[Dataset entries]
-*-*-
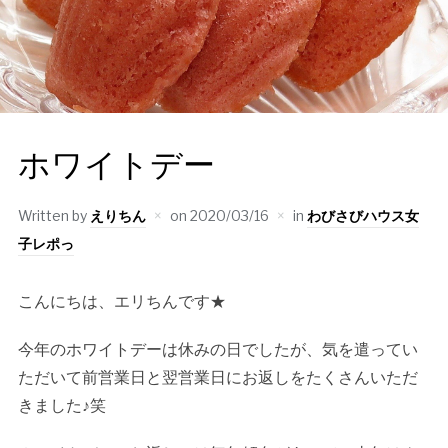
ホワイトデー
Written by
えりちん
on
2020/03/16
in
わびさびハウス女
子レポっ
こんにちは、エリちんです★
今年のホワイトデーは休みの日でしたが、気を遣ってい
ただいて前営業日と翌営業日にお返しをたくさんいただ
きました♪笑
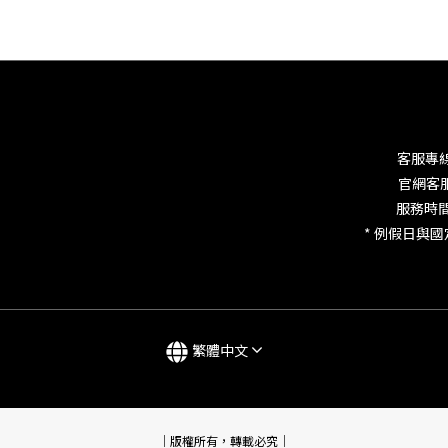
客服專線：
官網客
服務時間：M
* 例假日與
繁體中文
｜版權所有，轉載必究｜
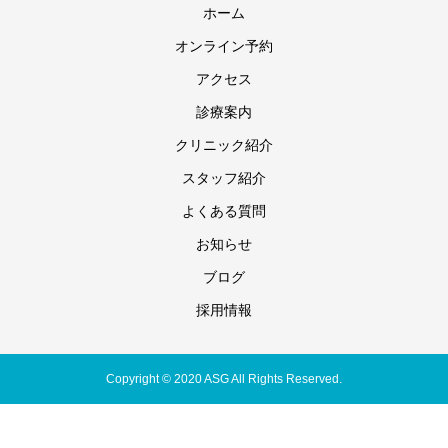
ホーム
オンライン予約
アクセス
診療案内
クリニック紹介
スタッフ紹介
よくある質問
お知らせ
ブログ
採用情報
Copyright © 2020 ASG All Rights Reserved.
-*-*-
Task details:
Leave the images aside and transcribe all entries exactly.

Output of the task:
ホワイトデー
Written by
えりちん
on
2020/03/16
in
わびさびハウス女
子レポっ
こんにちは、エリちんです★
今年のホワイトデーは休みの日でしたが、気を遣ってい
ただいて前営業日と翌営業日にお返しをたくさんいただ
きました♪笑
客服專線：
官網客
服務時間：M
* 例假日與
繁體中文
｜版權所有，轉載必究｜
ホーム
オンライン予約
アクセス
診療案内
クリニック紹介
スタッフ紹介
よくある質問
お知らせ
ブログ
採用情報
Copyright © 2020 ASG All Rights Reserved.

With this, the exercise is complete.